● AIM OF THE TASK:
Gather from the listing below each line that includes the word "ถามตอบก", and copy it.

● DATASET RECORDS:
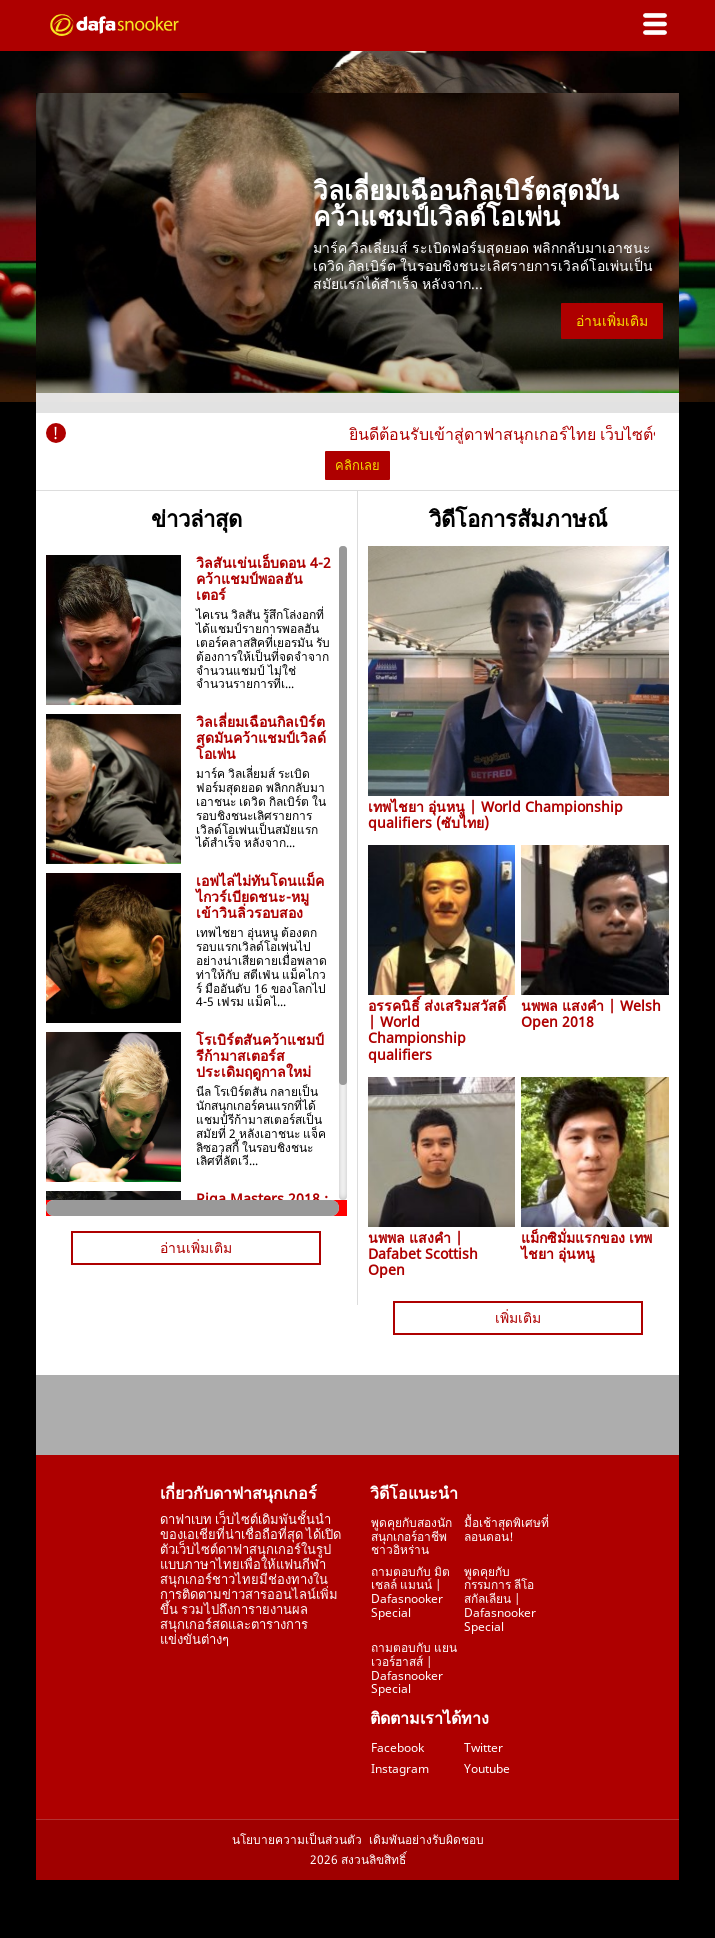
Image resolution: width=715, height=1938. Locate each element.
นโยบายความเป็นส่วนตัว (297, 1840)
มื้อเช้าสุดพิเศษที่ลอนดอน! (506, 1529)
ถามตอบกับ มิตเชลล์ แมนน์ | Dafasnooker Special (410, 1592)
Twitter (483, 1747)
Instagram (400, 1768)
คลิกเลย (357, 465)
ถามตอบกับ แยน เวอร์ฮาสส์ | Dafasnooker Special (414, 1668)
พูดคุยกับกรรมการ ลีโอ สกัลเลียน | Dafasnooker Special (500, 1599)
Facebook (397, 1747)
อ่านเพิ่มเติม (612, 320)
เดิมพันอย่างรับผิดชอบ (426, 1840)
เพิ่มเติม (518, 1317)
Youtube (487, 1768)
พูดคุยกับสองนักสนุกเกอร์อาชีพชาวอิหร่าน (411, 1536)
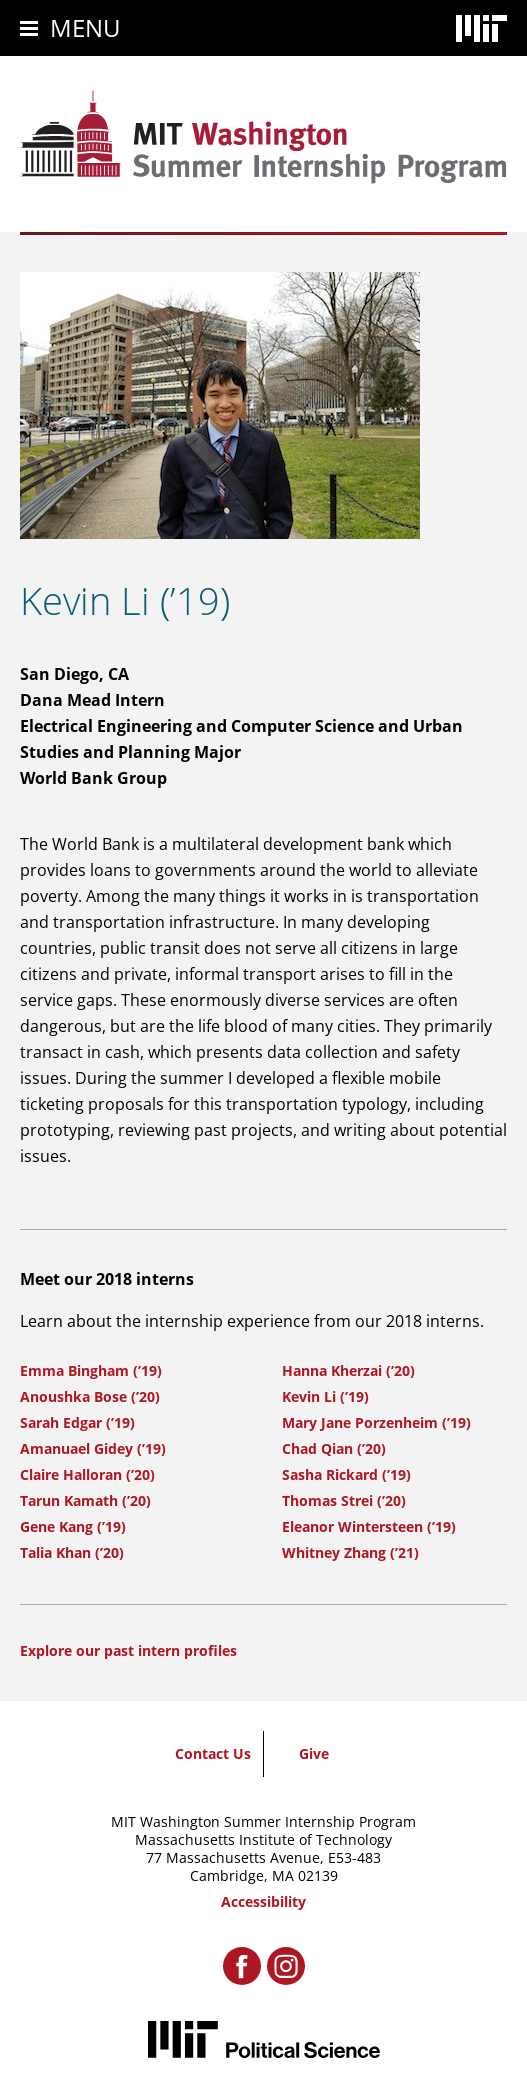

● ANSWER TO THE PROBLEM:
ถามตอบกับ มิตเชลล์ แมนน์ | Dafasnooker Special (410, 1592)
ถามตอบกับ แยน เวอร์ฮาสส์ | Dafasnooker Special (414, 1668)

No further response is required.